Source material:
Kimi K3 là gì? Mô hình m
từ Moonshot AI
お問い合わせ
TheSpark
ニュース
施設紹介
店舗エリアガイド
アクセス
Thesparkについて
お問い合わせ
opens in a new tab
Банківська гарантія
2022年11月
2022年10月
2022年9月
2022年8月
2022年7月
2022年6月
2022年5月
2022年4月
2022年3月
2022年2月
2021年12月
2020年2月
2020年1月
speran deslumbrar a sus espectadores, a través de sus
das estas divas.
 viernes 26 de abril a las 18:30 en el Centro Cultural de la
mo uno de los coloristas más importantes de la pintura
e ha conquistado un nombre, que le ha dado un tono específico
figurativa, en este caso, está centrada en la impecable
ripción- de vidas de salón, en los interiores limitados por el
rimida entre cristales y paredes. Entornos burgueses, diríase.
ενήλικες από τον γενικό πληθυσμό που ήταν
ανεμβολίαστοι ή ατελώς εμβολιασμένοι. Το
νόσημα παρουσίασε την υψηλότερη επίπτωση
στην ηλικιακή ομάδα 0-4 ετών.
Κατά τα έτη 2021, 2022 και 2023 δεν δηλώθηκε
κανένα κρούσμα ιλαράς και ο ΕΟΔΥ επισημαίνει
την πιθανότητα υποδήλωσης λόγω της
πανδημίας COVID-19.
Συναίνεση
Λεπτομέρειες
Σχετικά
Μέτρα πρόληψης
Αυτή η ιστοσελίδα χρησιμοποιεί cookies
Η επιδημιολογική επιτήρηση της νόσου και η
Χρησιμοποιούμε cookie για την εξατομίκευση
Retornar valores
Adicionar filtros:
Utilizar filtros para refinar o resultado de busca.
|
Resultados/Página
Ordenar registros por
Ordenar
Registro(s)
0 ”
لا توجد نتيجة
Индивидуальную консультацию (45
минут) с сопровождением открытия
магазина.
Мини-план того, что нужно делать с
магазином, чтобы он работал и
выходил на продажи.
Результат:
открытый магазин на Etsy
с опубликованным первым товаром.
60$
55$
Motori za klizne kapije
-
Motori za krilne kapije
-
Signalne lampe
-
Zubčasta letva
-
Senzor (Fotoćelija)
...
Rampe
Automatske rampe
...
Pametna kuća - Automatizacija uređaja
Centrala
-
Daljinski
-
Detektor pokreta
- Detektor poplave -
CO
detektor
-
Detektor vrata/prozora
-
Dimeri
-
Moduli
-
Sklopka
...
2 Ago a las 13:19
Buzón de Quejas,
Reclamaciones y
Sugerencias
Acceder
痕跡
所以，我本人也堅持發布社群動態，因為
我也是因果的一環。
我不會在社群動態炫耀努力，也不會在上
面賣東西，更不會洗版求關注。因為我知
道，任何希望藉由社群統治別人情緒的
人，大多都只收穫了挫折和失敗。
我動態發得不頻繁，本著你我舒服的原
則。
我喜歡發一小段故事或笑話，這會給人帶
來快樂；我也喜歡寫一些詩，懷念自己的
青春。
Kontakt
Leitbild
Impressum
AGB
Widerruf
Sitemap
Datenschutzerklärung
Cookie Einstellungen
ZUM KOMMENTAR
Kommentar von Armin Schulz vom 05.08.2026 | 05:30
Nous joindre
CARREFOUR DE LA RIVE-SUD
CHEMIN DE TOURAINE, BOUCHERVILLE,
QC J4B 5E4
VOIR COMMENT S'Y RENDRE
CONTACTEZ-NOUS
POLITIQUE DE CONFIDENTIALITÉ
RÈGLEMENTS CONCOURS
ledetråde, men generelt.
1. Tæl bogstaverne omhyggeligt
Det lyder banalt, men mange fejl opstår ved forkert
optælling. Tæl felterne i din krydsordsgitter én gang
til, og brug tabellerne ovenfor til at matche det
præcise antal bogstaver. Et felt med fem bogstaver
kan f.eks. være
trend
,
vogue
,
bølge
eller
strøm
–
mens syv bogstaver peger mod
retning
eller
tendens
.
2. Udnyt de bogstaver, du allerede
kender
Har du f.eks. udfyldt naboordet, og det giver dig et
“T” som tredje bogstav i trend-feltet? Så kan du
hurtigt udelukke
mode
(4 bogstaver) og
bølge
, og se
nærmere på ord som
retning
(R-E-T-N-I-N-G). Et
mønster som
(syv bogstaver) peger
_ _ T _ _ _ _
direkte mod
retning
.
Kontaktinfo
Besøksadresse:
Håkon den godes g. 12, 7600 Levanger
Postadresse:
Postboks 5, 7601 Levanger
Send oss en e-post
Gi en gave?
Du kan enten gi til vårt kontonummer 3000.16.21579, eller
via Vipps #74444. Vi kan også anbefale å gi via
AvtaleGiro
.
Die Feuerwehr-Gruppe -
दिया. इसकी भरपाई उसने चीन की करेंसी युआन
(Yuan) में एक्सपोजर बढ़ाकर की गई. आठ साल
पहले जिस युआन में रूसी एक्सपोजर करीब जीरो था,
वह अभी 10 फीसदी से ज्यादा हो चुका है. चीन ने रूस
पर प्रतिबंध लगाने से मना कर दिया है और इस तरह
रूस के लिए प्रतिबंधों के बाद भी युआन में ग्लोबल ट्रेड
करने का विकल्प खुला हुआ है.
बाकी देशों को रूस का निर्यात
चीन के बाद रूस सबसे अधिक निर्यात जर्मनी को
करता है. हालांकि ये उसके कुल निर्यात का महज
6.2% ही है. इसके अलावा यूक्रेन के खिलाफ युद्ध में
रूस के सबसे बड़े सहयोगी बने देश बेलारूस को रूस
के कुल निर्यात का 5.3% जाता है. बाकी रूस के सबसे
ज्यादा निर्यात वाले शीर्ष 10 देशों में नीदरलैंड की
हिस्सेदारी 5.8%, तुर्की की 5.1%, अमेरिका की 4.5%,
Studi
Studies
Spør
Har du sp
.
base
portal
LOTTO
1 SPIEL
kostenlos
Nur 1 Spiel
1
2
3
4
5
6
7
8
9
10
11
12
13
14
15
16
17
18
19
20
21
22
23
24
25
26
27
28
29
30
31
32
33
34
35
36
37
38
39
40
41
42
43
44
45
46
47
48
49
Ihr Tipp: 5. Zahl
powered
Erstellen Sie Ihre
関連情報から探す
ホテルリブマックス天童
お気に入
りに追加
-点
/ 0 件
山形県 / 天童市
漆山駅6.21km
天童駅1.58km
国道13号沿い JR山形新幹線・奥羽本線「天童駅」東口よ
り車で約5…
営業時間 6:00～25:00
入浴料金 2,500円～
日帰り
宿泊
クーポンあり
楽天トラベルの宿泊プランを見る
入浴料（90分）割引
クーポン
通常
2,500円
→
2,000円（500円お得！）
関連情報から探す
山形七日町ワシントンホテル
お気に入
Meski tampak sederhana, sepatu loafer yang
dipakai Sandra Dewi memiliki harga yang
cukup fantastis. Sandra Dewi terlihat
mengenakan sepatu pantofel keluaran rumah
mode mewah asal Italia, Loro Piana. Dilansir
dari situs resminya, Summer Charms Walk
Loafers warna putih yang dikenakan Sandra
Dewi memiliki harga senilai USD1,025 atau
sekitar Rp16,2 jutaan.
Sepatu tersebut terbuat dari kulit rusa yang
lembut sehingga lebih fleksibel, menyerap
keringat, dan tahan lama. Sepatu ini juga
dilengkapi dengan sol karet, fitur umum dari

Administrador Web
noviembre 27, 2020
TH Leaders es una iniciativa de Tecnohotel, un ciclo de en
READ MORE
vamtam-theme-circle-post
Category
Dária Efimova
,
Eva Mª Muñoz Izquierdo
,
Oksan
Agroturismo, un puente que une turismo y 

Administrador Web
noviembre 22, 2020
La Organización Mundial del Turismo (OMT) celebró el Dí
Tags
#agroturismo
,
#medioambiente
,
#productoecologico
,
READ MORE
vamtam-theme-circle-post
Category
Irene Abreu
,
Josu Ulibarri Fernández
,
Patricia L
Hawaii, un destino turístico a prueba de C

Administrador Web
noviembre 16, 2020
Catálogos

Task requirements: Everything from the line with "ZUM KOMMENTAR" through the line with "RÈGLEMENTS CONCOURS" in the listing above must be retyped exactly, with nothing added.

Solution for this exercise:
ZUM KOMMENTAR
Kommentar von Armin Schulz vom 05.08.2026 | 05:30
Nous joindre
CARREFOUR DE LA RIVE-SUD
CHEMIN DE TOURAINE, BOUCHERVILLE,
QC J4B 5E4
VOIR COMMENT S'Y RENDRE
CONTACTEZ-NOUS
POLITIQUE DE CONFIDENTIALITÉ
RÈGLEMENTS CONCOURS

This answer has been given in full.